# Turning wood before it's dry



## Byrney (Feb 4, 2008)

I recently got my hands on a bit of 3"x3"x12" ebony. This is the chunkiest piece of ebony I've ever seen and it's perfect jet black - a real find. The gotcha is this: it's part seasoned. Based on research online, it seems that even if I could dry it without it cracking, I could be waiting upwards of 10 years (1 year per inch for most stuff, however ebony is very dense and needs to dry very slowly to avoid cracking).

So what I did was this: turn it into a finished piece and give it several coats of shellac (on the base too, which I normally leave unfinished) and a liberal coating of paste wax. Hopefully the finish will keep the rate of moisture loss very slow, so the piece won't crack.
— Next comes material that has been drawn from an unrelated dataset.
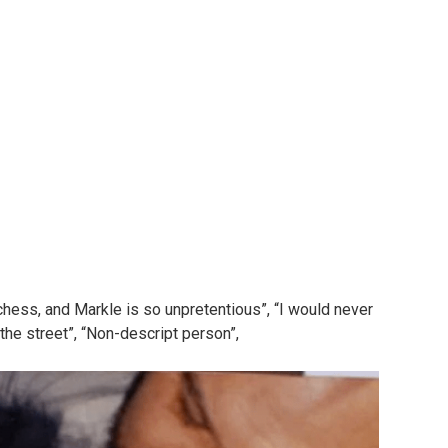
hess, and Markle is so unpretentious”, “I would never
 the street”, “Non-descript person”,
It may not dry out fully within my lifetime, but if it doesn't crack or rot, who cares?

Anyone else tried this? Does it work? Has anyone got any opinions/tips/useful anecdotes about turning wood then sealing it quickly?


----------



## Mitch Cholewinski (Mar 11, 2007)

Byrney
I always turn wet wood, just cut down and turned immediately at times. Shellac is good for sealing the end grain as is sanding sealer and white shellac and var also will seal the end grain.You say you never seal the base, which is the endgrain, that is a mistake. The endgrain(top and botom) is what needs sealed to prevent cracking. This isn't a fool proof method but I only lost a few turnings since doing it this way. Let's see a picture of your turning. Mitch


----------



## firehawkmph (Apr 26, 2008)

*wet turns*

Byrney,
I have turned some wood in similar situations as what you mentioned. I buy a lot of 3 x 3 x 12 blanks in various exotic woods. Most are cut green and then sealed right away. I have had a few develop fine cracks after sitting for a few weeks. What is it you turned from the blank? I have also got 3/4 of the way through a peppermill and discovered the blank was a little greener than I thought. I took it and put it in a spare microwave for 5 minutes at at time at half power. I let it cool down for about 20 minutes between each zapping. I weighed it on a digital postal scale each time and noted the weight. After 9-10 zaps, the weight quit dropping. The piece turned out well and seems to be holding up well.
Mike Hawkins:icon_smile:


----------



## Allejo (Jan 30, 2008)

I also learnt the hard way. As a complete novice I tried a bowl, wet wood, which is on the forum somewhere, and it split because I left it to thick.I then tried thinning the final cut which has mishaped very slightly but has been more successful.
I've had some success but no splitting since. Perhaps not as good as others but I think the learning curve is a pleasant one to follow in this hobby.


----------



## john manestar (Aug 30, 2008)

I have Juniper wood on my ranch and was wondering how to best harvest it for woodturning and woodworking projects?


----------



## Forrest DeLoach (Apr 16, 2008)

*Turning wet or green wood*

I had a good teacher when I started turning. green magnolia is the most beauttiful both to look at and to turn. He showed me a trick to prevent warping and splitting. Submerge the finished piece in anti-freeze. That;s right regular automotive anti-reeze. It worked for me.
Forrest


----------



## Barry Ward (Mar 22, 2008)

*turning wood before it is dry*



Forrest said:


> I had a good teacher when I started turning. green magnolia is the most beauttiful both to look at and to turn. He showed me a trick to prevent warping and splitting. Submerge the finished piece in anti-freeze. That;s right regular automotive anti-reeze. It worked for me.
> Forrest


That may very well work but you are dealing with pure poison.There are so many other methods that are totaly safe.Once you start turning it again ,especially after it drys and the dust starts flyin you have the poison dust in the air.I would not recommend it for those reasons.


----------



## johnjf0622 (Feb 8, 2008)

I agree with woodsman. I never heard of that before. I hope you don't practice that method. Wood dust alone can do a number on you.(found out today from a posting some wood is worse then others) and then to add anti-freeze into the wood.


----------